When I wake up we are past Lessos. At first I think a sewer pipe has burst somewhere. I look outside at the naked Kalenjin night. Somewhere someone has drunk mursik. Somewhere someone is making love. It cannot be a sewer pipe. Kalenjins don’t even shit strong shit like that. It is something from real stuff. Real food assembled in a real rectum.
Then as the smell begins to die, another gust of it takes over and things get clear. My brother is farting.

It’s 1:30 ei-farting-em. I wonder what a sane person does at 1:30. Class, what do you do in the heart of the night when you find yourself travelling next to a farting African from Kakamega? Don’t tell me suicide because I am religious. Say something quite good like texting your girlfriend to leave her a will just in case you die before you reach home.
Or an ambulance.

I actually contemplate calling the police, only that the bribe I have is not very enough. So I decide to sit and wait. God dwells with those who wait.

The bus stops at Nakuru.

People alight to go get light services of nature. I think my friend really needs those. I am trailing him when he disembarks. But instead of going to the gents, he takes the route left. Despite the hate, I rush to him and say, it is this way, Kuka.

He looks back and says, what.

The gents, I reply, feeling he needs every single second of this time he wastes.

He laughs. Not the light laughter. He laughs hard like I said something funny. Then he tells me to watch the window while he is away. Says someone might steal his bag. Then he disappears behind the wall to the main street.

He reappears almost immediately. He is with a young man of around 18, if 18-year-olds of this place are also defined by funny hairstyles and sleeveless shirts.

They stop next to the bus and my kinsman starts selecting from the merchandise. He picks biscuits, three bananas and locally made orange juice. I look at them and sympathise first with his small body, and then my nose system. He adds boiled groundnuts. At this rate I start fearing he might buy rat poison. You know people of Nakuru can sell you anything provided change comes home. So when I see him pick some sachets, I lean ahead to make sure no corruption happens in my midst.
The girl. Where is the girl?

In the middle of darkness and ammonia, the bus is caught in a hoarse shout. Someone is asking the driver to stop. My person wants to go out to the bush. When the bus stops at a bend, he rushes out and I see him disappear behind some leaves. He takes his time and when he returns, he is laughing.

I think he is what they had in mind when they were inventing the horror movie.

He will later repeat the call on two more occasions, and each time the driver will have to stop at a less threatening thicket since we are miles away from civilisation.

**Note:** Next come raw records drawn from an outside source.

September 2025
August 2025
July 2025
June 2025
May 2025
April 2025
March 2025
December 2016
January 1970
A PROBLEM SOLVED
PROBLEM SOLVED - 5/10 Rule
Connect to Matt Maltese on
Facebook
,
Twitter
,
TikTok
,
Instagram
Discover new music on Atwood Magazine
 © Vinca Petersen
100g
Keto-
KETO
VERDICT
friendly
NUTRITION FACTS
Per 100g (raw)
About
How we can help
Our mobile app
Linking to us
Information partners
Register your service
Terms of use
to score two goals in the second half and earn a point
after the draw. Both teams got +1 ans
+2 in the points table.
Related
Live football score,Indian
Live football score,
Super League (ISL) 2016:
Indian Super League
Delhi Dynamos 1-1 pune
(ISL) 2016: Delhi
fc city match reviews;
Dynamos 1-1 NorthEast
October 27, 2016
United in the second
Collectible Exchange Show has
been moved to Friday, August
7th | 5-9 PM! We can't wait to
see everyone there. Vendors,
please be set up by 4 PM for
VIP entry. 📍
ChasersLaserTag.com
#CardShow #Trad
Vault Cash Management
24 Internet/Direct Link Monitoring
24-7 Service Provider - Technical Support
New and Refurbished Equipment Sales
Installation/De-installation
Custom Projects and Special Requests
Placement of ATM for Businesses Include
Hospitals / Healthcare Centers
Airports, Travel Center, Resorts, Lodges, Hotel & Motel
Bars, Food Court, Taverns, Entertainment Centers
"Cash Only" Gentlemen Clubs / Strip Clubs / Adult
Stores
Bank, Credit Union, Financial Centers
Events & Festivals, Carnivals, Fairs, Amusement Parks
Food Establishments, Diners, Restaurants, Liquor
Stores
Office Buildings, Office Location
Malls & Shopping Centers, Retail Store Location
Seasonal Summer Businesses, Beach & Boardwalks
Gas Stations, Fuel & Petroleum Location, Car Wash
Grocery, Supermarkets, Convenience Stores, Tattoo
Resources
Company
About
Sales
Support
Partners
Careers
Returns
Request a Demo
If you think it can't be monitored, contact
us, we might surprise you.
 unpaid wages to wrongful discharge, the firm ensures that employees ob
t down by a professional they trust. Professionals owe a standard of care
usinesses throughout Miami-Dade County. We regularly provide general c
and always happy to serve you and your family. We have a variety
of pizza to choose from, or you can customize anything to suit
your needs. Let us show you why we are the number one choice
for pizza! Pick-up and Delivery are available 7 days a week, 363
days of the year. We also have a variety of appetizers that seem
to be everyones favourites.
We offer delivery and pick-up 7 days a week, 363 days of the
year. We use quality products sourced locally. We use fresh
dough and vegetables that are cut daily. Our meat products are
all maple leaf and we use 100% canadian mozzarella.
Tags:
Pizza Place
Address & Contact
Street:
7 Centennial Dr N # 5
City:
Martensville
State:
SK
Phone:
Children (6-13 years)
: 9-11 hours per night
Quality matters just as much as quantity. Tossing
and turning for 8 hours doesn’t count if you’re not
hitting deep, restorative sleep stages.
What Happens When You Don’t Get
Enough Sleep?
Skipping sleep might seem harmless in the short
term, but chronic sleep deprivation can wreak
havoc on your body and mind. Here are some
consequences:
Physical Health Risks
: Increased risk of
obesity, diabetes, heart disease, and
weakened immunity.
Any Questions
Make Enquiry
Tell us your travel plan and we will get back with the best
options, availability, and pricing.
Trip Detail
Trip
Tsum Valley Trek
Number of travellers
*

When we reach Nairobi it is 6 in the morning. I tap at his shoulder to wake him. Sleepily he asks where we are. I say Nairobi. He asks Nairobi where. I tell him Nairobi Kenya. He clicks, and starts laughing.

He collects his luggage slowly. I am impatient but there is nothing I can do. I scan the bus for the girl. I think she is asleep. Seat 9. I will find her and take her contacts. At least I don’t buckle safety belts for free. Not as long as I belong to the ancestors.

I touch down and wait in front of the bus. I come just in time to catch the girl descend the stair. Another young man is ahead carrying her handbag. He helps her get down, and they take the route down River Road without looking my way.

“Poss,” he calls as I get the last glimpse of the girl. He has his two bags and carton with chicken. The goatee plays when he talks. “Poss, do you have 20 bob? I’m going to Kawangware but I’m 20 bob down.”